Eine Haartransplantation ob mittels FUE- oder DHI-Methode bietet eine hochwirksame Lösung, um natürliches Haarwachstum und Verdichtung zurückzugewinnen. Während moderne chirurgische Techniken hohe Anwachsraten garantieren, durchläuft die Kopfhaut nach dem Eingriff einen komplexen Heilungsprozess. In dieser Phase können gelegentlich lokale Entzündungen auftreten. Eine der häufigsten Erscheinungen ist dabei die Follikulitis nach Haartransplantation.

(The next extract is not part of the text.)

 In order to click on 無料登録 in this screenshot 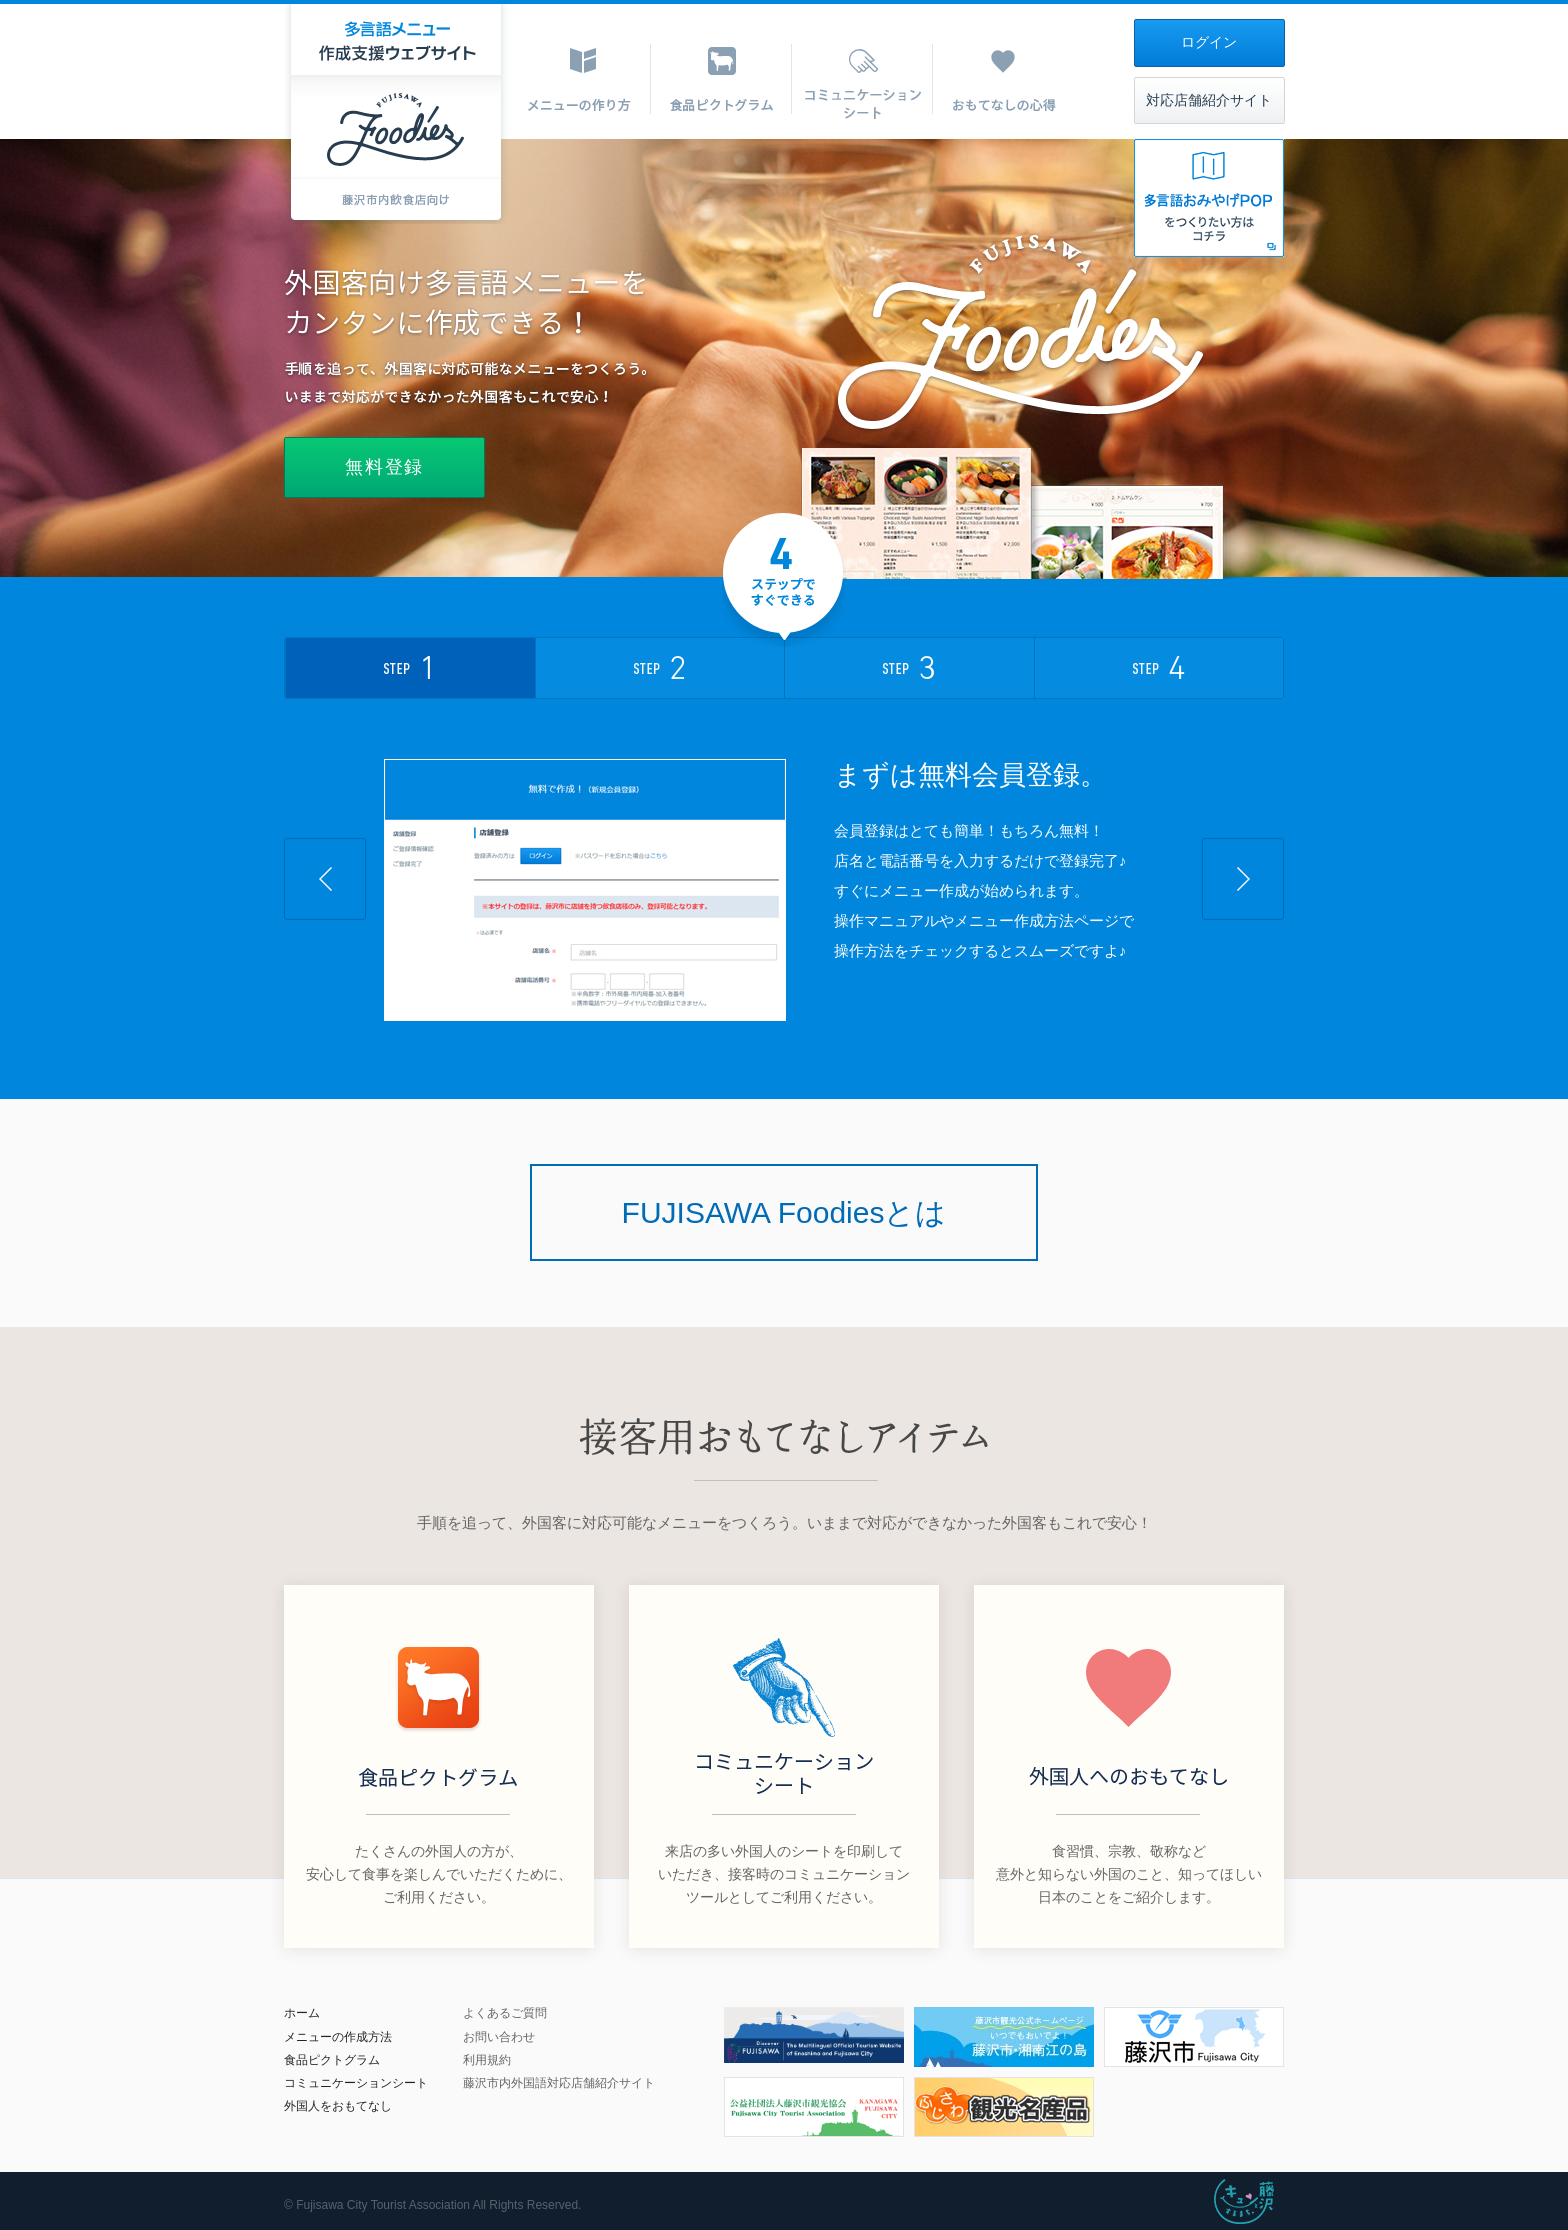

Das richtige Verständnis der Nachsorge hilft dabei, frühe Warnzeichen zu erkennen und normale Heilungsprozesse von Infektionen zu unterscheiden. Patienten suchen häufig nach Antworten auf Fragen wie: Warum entsteht eine kopfhaut follikulitis haartransplantation bedingt, wie erkennt man Pickel im Bereich follikulitis spenderbereich haartransplantation, welche Möglichkeiten zur follikulitis nach haartransplantation therapie existieren und wie lässt sich eine follikulitis nach haartransplantation behandeln, ohne die neuen Grafts zu gefährden? Dieser Leitfaden beschreibt Ursachen, Symptome, Vorbeugung und medizinische Behandlungsansätze.
Inhaltsverzeichnis
Was ist eine Follikulitis nach Haartransplantation?
Um die Entstehung zu verstehen, hilft ein Blick auf die dermatologischen Abläufe: Was ist eine Follikulitis nach Haartransplantation?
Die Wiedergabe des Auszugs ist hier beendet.